Corporate and Government Homicide

by Daniel McNeet on March 16, 2012

Storm Brewing

Good day, good people.

For devotees of the English language: Minatory is an adjective. It means menacing or mean.

Do you want your children to grow up believing and then knowing that breaking laws for which you are not punished is alright? Chief Financial Officers, CEOs, of financial services companies whom defrauded their customers have not been criminally prosecuted for their crimes they committed. Why? Since nothing happened to Dick Cheney’s cabal whom went to war illegally in Iraq, murdered military personnel and civilians, your children will believe nothing will happen to them either if they commit a crime. CEOs, Cheney and the cabal are bad role models — unless you are without a moral sense.

Money is more important than lives to corporations who intentionally, knowingly, negligently and willfully kill their workers, and they are guilty of homicide. The relationship between corporations and their regulators is corrupt. As a result, the minatory CEOs and inspectors are never prosecuted for their conspiracy to commit homicide and homicide, but just cited and/or fined. Nothing has changed as of this writing. Why?

Why probably has something to do with the responsible legislators being irresponsible, abdicating their obligations because of the bribes they receive from the corporations and the lobbyists — not disguised as campaign contributions. The legislators were well aware of the abuses and deaths but did nothing because they were owned by the corporations and/or lobbyists. Jack Abramoff, the former Washington, D.C. lobbyist, once boasted, “I owned one hundred members of Congress.” I wonder who owns them now?

Former United States Secretary of Energy, Bill Richardson, said in 2000, “Priority one was production of nuclear weapons . . . [the] last priority was the safety and health of the workers that build these weapons.” Bracket is mine.

During the nineteenth century, the coal mine owners in the United States had a total disregard for the health, lives and welfare of their workers. Safety measures were none existent, because the miners were expendable, and no value was placed on their lives. The owners did not pay them in dollars, but in company script which was only spendable at the company store. The owners overcharged the workers for the food they sold to them. These abuses and a total disregard for the lives of the miners, adults and children, caused the formation of the United Mine Workers of America in 1890. John L. Lewis was one of the leaders and a major factor in forcing safety legislation and improving the miners lives.

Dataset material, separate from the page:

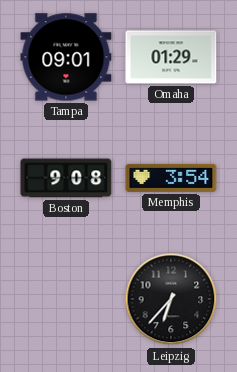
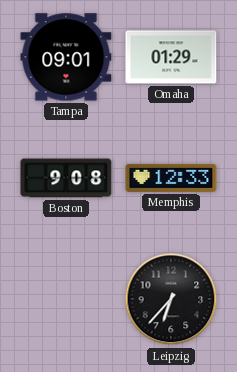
Memphis: 3:54 -> 12:33
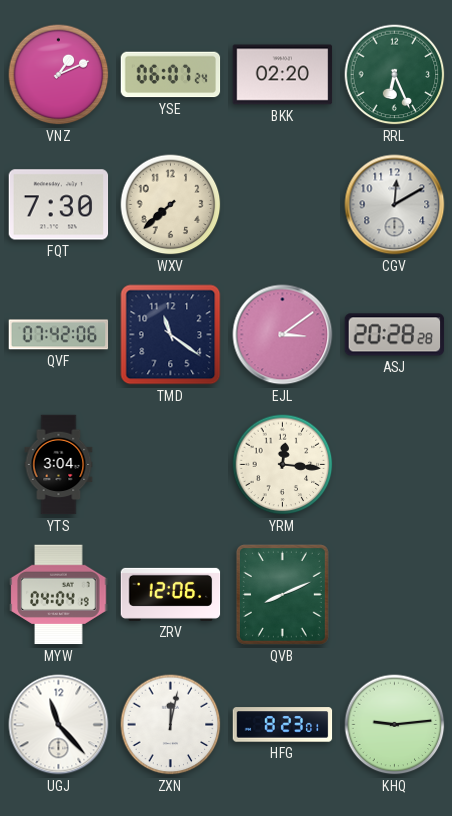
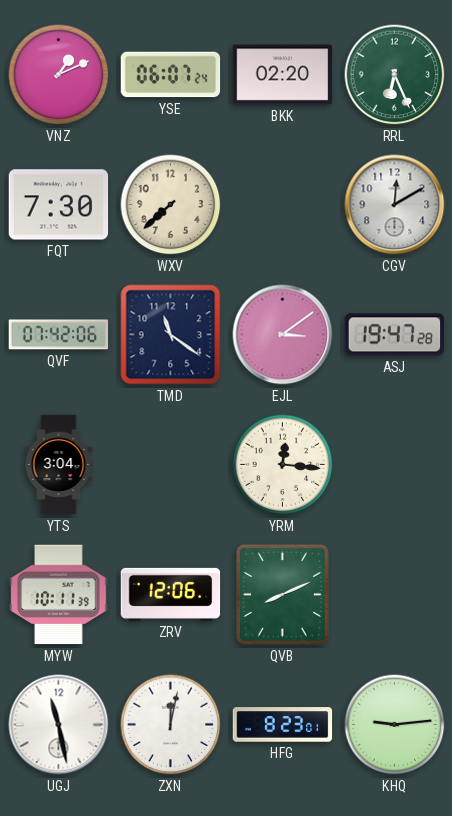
ASJ: 20:28 -> 19:47
MYW: 04:04 -> 10:11
UGJ: 11:23 -> 11:28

The following were all workplace explosions. Seven workers died at the Tesoro refinery in Washington, Twenty-nine in Upper Big Branch coal mine owned by Massey Energy in West Virginia, and BP killed eleven on the Deepwater Horizon rig in the Gulf of Mexico, all of these within eighteen days.

Regarding the workplace explosions and industrial homicides, Jane F. Barrett, an associate professor of law at the University of Maryland School of Law, said, “In all of these cases, safety procedures were bypassed or standard operating procedures were ignored due to pressures on plant personnel to save time and/;or money.” Nothing has changed as of this writing — why?

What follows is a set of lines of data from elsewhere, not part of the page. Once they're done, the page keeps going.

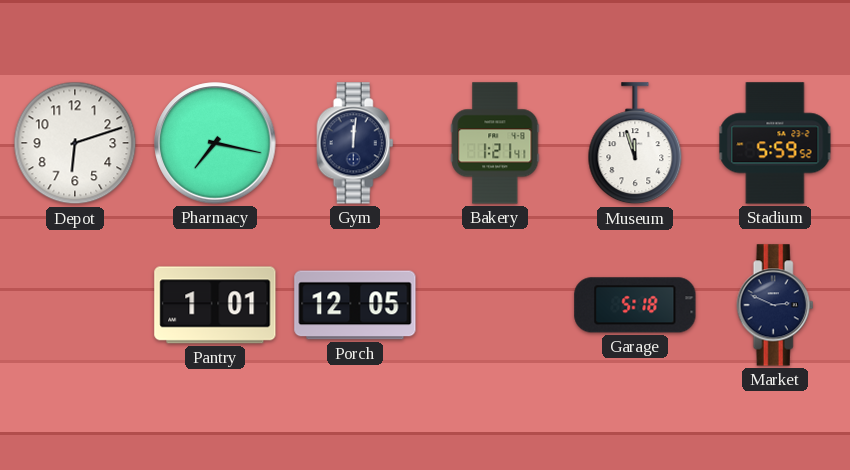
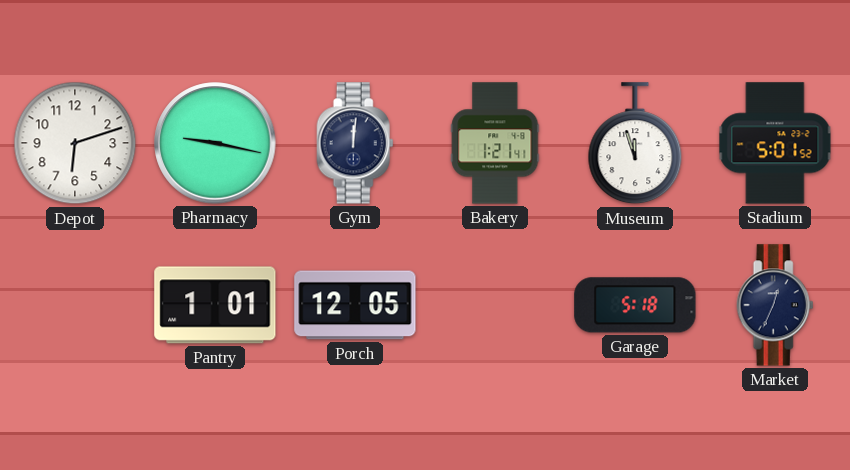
Pharmacy: 7:17 -> 9:17
Stadium: 5:59 -> 5:01
Market: 2:49 -> 12:34
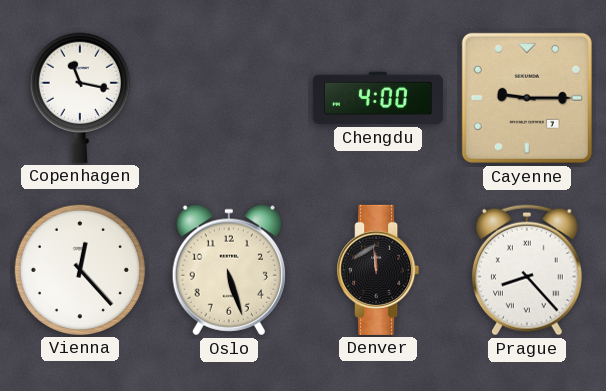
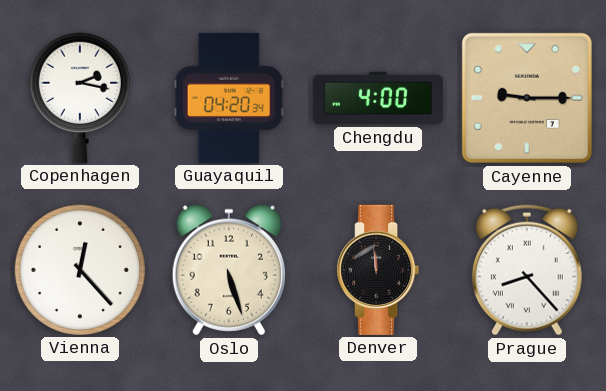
Copenhagen: 11:17 -> 2:17
Guayaquil: none -> 04:20
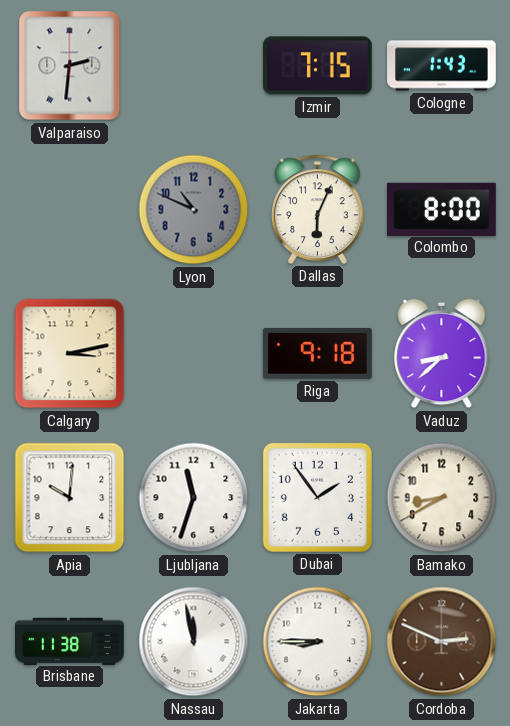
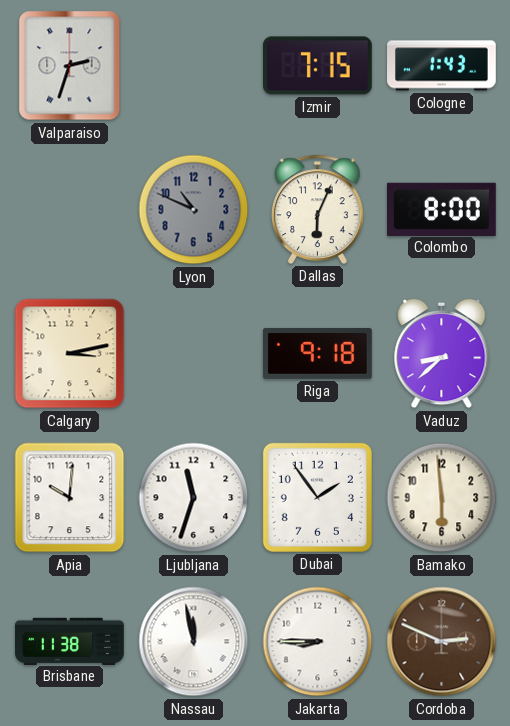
Valparaiso: 2:31 -> 2:33
Bamako: 8:40 -> 5:59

CEOs of corporations who put profits before the safety of their employees conspire to engage in homicide and commit homicide also suffer from obsessive compulsive disorder — also known as greed. If they were to be prosecuted for their criminal conduct, they might be motivated to put the safety of their workers in first position instead of in no position — death.

During the Cheney administration’s reign of fear, like the mine owners, he, Rumsfeld and Bush had a total disregard for the lives of military personnel and civilians when they decided to go to war in Iraq illegally and not prepared.

Should the CEOs of corporations who conspire to commit homicide and homicide be criminally prosecuted for their crimes?

Should Cheney, Rumsfeld, Bush and their cabal be prosecuted for homicide? There is no statute of limitations on murder — it is never too late!

Contacting me with comments and constructive criticisms with honesty and pleasantness their constant companions will always be welcomed.

{ 1 comment… read it below or add one }

Dr. Iur. Marco Carli December 19, 2013 at 1:49 pm

Dear Mr. McNeet,
Though I totally agree with the scope of your article, and as a jurist I am of the opinion that Bush, Cheney, Rumsfeld, Blair should be tried for War Crimes, and not only, as it my opinion that 9/11 was brought upon the American people with full knowledge of these men, simply prosecuting these men will not answer the real issue.
These people are just the tip of a very large ice berg, in fact I am quite convinced that in the scale of things they are at the level of middle ranking executives in a large corporation. This large corporation in my view, can be traced back to Operation “Paperclip”, which allowed thousands of loyal Nazis to find safe abode in the USA, because of their status as scientists, researchers, and military men. They brought with them a plethora of projects ranging from jet planes designs to mind control and interrogation techniques. Therefore I see the whole scenario a concatenation of events that are leading to the rebirth of the Fourth Reich, and the progressive end of democracy on the planet.